外科医を辞め、内科医としての修業を積むべく、天医会総合病院の門を叩いた小鳥遊優は、そこで運命的な出会いを果たす。天久鷹央。空気を読めず、人とのコミュニケーションに難がある彼女は、しかし日本最高峰の頭脳を持つ天才女医だった―。宇宙人による洗脳を訴える患者。謎の宗教団体。そして、院内での殺人。鷹央と小鳥、二人の出会いを描いた長編メディカル・ミステリー。

知念実希人『天久鷹央の推理カルテ』シリーズの最新刊が文庫書下ろしで発売されています。
本作は、短編集となる『推理カルテ』シリーズの0巻にあたる作品で、シリーズでは初の長編ミステリです。
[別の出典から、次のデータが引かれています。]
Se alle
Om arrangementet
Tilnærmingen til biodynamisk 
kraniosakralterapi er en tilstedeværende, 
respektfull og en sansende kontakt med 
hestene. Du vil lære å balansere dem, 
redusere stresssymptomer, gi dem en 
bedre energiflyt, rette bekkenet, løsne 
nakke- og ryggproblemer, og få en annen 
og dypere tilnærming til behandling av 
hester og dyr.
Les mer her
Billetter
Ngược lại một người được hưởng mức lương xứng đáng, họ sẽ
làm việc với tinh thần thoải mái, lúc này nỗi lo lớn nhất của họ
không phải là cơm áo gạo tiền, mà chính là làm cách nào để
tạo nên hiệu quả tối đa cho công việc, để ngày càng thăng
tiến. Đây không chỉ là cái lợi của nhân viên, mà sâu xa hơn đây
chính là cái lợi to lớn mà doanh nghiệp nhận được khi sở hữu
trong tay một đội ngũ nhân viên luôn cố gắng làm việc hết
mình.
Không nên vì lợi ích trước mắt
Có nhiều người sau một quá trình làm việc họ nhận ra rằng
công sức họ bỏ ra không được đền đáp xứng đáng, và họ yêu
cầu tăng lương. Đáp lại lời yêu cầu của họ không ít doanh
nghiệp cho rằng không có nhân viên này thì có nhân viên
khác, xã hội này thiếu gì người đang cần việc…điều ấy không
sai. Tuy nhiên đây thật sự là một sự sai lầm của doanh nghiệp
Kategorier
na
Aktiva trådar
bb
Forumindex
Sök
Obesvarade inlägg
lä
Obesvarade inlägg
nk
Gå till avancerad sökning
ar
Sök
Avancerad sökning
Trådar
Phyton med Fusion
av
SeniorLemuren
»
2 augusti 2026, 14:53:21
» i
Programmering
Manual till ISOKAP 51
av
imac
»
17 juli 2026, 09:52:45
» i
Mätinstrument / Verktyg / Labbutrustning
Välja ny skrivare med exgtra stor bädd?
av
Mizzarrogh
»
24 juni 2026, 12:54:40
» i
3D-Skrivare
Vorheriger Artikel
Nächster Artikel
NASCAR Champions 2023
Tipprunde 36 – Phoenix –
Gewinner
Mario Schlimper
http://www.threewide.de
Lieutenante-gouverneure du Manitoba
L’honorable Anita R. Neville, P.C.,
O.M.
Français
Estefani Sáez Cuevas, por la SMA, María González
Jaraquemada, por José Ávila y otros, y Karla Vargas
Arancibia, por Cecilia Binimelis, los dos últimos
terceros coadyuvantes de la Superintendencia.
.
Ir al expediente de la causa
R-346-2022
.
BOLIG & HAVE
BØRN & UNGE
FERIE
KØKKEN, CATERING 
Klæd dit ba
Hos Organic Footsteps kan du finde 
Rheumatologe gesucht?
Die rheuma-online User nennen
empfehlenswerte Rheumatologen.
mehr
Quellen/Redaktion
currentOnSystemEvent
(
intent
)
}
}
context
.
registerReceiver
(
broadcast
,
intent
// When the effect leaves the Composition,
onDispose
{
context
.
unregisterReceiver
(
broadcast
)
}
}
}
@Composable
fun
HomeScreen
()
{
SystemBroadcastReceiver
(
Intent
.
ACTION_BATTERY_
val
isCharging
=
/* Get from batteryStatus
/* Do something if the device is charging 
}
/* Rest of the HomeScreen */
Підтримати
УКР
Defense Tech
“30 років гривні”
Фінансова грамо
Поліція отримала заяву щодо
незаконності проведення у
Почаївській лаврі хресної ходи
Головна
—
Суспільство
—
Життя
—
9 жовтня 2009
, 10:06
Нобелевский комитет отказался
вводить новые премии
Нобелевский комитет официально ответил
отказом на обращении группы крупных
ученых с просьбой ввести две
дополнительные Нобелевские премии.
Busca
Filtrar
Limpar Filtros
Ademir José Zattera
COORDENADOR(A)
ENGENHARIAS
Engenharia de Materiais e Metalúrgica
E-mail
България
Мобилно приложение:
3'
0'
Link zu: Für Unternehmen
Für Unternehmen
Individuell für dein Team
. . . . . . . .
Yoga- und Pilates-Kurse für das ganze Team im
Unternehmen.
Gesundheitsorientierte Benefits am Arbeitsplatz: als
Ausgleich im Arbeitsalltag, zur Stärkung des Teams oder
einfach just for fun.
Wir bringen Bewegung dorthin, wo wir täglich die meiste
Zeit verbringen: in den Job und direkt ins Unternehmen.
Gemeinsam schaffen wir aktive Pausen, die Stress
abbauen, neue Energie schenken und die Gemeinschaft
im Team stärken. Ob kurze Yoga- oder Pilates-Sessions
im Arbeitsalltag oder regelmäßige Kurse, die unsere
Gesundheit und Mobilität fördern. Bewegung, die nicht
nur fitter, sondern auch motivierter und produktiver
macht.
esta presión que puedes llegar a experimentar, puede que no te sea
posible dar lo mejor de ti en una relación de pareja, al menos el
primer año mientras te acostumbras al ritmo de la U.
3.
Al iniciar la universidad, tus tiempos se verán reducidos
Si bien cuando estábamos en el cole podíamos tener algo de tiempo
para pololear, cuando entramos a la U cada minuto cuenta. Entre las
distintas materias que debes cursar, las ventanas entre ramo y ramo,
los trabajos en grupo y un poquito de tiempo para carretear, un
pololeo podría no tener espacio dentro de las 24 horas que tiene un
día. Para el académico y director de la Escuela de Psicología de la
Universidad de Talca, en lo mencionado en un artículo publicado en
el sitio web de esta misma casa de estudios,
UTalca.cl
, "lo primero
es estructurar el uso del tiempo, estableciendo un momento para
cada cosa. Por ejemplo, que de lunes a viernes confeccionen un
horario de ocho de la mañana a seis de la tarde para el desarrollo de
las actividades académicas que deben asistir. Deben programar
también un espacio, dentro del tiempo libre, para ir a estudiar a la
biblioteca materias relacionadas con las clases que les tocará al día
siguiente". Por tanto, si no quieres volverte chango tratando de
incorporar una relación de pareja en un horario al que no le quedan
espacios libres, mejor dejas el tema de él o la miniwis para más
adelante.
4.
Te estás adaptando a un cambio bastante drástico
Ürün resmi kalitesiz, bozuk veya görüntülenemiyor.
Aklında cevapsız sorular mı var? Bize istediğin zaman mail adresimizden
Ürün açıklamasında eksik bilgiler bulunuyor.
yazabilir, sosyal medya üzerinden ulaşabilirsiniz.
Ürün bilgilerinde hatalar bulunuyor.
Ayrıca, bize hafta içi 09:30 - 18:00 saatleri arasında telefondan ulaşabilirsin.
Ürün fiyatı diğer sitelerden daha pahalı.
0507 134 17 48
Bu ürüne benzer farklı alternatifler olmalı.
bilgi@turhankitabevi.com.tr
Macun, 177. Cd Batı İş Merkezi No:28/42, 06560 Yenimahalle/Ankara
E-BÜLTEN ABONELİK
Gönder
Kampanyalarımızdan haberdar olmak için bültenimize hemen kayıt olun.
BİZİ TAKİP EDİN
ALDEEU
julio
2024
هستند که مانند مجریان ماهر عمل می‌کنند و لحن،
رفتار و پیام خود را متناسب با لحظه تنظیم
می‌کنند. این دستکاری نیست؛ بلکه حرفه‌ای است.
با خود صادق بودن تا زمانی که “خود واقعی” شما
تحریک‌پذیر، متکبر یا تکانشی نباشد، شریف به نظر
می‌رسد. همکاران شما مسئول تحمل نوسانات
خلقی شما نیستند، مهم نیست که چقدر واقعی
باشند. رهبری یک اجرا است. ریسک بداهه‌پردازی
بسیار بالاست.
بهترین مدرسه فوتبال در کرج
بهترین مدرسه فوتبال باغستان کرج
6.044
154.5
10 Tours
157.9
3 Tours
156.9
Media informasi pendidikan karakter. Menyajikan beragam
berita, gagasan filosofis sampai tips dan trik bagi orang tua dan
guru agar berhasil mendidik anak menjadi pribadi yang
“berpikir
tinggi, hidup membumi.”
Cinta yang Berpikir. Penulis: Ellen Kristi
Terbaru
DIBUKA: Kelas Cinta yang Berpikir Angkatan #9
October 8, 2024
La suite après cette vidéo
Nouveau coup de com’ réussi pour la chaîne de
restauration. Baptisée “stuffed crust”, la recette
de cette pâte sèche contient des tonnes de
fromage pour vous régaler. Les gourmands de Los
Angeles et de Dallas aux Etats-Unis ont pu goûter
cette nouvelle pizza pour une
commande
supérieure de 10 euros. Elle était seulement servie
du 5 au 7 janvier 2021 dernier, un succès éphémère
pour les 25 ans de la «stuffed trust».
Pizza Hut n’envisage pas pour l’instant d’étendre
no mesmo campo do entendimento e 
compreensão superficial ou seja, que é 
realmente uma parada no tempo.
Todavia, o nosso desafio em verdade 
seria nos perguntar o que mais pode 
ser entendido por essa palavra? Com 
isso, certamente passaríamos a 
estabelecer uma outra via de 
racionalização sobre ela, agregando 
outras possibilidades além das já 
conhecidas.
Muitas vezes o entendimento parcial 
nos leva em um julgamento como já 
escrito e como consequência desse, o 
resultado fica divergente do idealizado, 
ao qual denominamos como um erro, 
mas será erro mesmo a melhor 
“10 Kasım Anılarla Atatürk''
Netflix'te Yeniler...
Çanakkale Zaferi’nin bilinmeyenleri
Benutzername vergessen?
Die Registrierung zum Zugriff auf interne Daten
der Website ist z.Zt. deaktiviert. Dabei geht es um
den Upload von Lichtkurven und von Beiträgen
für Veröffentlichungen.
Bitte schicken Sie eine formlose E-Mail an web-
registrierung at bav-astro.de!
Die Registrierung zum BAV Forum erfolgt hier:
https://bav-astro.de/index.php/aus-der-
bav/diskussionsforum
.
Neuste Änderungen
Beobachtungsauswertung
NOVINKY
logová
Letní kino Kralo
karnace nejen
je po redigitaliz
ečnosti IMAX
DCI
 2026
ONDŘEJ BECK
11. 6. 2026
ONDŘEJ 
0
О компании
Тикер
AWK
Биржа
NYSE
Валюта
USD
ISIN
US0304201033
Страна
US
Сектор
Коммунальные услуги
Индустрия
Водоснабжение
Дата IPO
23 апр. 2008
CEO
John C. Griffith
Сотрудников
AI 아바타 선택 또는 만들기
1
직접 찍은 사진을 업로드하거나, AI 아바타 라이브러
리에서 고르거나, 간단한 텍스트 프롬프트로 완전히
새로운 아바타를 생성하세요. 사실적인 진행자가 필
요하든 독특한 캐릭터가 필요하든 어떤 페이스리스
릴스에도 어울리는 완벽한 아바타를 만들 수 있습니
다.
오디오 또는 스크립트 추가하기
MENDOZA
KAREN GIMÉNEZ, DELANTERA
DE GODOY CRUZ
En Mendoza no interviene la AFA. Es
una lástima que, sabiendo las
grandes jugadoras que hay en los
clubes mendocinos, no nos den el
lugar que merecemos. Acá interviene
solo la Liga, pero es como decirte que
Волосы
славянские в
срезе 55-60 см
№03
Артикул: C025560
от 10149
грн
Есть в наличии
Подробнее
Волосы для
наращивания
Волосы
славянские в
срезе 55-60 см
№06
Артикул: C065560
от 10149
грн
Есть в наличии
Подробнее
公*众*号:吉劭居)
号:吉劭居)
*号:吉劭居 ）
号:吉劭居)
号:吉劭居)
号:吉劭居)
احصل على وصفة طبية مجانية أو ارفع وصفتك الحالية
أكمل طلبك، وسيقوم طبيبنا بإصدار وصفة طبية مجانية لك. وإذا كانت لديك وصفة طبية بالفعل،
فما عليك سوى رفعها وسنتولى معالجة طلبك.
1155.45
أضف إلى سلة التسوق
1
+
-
医療×謎の新感覚メディカルミステリーを標榜する本シリーズ。
本作では、主人公となる医師・小鳥遊と、天才診断医・天久鷹央の出会いが描かれます。

20代にして総合医院の副院長を務める天才にして、幼い頃からアスペルガー症候群に悩まされ続け、医院でも煙たがられている鷹央。
これまで部下についた者は、鷹央に付いていくことができず、途中でリタイアする者ばかり。
そんな事情も知らずに新たに派遣されてきたのが、元内科医の小鳥遊。
当然上手くいくはずがない・・・といったところから物語はスタートします。

院内で起こるショッキングな殺人事件、宗教結社の陰謀、病院内で暗躍する悪徳医師など長編なだけあって内容はてんこもり。
なかなか濃い一冊です。

従来の『推理カルテ』シリーズのライトさ、テンポの良さが失われてしまった気がしないでもありませんが、これはこれで見所はあるかなぁと思います。
ただ、新感覚メディカルミステリーというよりかは、既存のミステリの枠内に収まってしまったような内容になってしまったかなとも。
その点は少し残念。

個性豊かなキャラクターは揃っています。
読み口の軽さを売りにするのなら、もう少しテンポ良くしても良かったかなと思ったり思わなかったり。
従来のミステリとの差別化が図れませんしね。普通の本格ミステリにしては物足りませんし。
駄目というわけではありませんが、個人的には短編集のほうが楽しめました。